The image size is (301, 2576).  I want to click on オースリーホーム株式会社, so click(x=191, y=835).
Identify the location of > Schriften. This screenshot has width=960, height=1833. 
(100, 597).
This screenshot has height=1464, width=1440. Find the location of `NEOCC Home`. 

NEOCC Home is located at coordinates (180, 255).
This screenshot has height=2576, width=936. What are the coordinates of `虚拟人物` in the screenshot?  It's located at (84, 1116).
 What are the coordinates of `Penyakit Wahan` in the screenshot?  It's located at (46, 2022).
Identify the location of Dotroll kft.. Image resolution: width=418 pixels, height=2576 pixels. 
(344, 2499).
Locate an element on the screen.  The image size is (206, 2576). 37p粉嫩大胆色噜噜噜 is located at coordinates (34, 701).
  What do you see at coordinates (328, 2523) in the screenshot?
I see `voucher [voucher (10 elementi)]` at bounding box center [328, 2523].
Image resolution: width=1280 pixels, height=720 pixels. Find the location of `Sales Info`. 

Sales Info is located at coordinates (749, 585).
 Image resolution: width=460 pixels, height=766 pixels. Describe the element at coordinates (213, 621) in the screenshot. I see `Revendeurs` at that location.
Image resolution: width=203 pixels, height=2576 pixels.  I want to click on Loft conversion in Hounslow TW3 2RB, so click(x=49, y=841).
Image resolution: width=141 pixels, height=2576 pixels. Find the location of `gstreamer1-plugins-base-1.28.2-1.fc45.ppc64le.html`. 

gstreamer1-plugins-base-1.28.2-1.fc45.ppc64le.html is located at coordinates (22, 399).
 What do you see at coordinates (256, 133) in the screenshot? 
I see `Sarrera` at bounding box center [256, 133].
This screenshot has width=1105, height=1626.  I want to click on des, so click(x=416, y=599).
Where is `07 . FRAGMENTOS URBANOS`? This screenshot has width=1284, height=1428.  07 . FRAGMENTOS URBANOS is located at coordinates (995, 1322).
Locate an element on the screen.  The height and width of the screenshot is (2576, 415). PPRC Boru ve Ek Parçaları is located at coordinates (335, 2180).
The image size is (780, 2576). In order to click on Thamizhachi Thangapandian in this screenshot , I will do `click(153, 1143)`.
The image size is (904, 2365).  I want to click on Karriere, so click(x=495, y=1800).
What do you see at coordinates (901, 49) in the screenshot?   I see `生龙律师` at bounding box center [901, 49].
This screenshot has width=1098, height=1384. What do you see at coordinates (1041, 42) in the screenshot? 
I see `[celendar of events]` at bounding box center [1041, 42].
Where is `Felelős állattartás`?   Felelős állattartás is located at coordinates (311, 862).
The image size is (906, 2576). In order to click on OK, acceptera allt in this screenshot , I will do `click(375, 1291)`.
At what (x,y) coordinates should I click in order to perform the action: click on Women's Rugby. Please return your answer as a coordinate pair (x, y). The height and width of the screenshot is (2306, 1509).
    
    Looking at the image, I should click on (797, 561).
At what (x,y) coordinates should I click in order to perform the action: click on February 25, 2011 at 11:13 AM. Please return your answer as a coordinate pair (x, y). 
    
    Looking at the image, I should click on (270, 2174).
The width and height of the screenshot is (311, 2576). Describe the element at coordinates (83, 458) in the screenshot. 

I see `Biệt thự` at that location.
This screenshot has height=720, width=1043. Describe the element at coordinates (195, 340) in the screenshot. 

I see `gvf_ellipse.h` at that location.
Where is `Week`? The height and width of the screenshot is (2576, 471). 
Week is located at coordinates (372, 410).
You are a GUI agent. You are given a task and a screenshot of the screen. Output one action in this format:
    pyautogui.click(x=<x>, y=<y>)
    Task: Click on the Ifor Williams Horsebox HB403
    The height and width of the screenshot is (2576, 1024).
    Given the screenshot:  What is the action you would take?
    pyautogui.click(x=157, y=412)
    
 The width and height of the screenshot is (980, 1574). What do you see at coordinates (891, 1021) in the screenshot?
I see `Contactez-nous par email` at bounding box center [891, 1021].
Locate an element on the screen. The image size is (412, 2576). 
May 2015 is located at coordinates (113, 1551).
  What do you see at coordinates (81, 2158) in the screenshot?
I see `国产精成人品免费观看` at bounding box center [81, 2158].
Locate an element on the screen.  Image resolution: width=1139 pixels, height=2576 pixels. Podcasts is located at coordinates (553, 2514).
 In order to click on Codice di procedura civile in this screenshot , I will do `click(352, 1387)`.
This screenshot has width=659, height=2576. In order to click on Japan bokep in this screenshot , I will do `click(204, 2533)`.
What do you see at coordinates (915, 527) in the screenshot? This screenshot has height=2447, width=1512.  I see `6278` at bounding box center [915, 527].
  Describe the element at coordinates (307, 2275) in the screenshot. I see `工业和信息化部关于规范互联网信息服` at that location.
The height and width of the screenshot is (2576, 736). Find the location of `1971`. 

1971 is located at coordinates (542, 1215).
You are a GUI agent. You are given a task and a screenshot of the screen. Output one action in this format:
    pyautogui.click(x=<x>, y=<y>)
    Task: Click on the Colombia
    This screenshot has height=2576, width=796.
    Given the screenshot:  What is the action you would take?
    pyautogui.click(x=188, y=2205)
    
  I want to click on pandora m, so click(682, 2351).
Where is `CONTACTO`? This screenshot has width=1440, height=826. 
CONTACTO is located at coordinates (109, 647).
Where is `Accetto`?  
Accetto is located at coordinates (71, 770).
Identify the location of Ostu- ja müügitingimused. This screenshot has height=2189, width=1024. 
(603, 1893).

▬▬▬▬▬▬

§ Prompt
Copy out the lines above exactly, beginning at the one that contains "Task: Click on the Ifor" and ending at the one that contains "This screenshot has width=659, height=2576.".

§ Reply to the exercise
    Task: Click on the Ifor Williams Horsebox HB403
    The height and width of the screenshot is (2576, 1024).
    Given the screenshot:  What is the action you would take?
    pyautogui.click(x=157, y=412)
    
 The width and height of the screenshot is (980, 1574). What do you see at coordinates (891, 1021) in the screenshot?
I see `Contactez-nous par email` at bounding box center [891, 1021].
Locate an element on the screen. The image size is (412, 2576). 
May 2015 is located at coordinates (113, 1551).
  What do you see at coordinates (81, 2158) in the screenshot?
I see `国产精成人品免费观看` at bounding box center [81, 2158].
Locate an element on the screen.  Image resolution: width=1139 pixels, height=2576 pixels. Podcasts is located at coordinates (553, 2514).
 In order to click on Codice di procedura civile in this screenshot , I will do `click(352, 1387)`.
This screenshot has width=659, height=2576. In order to click on Japan bokep in this screenshot , I will do `click(204, 2533)`.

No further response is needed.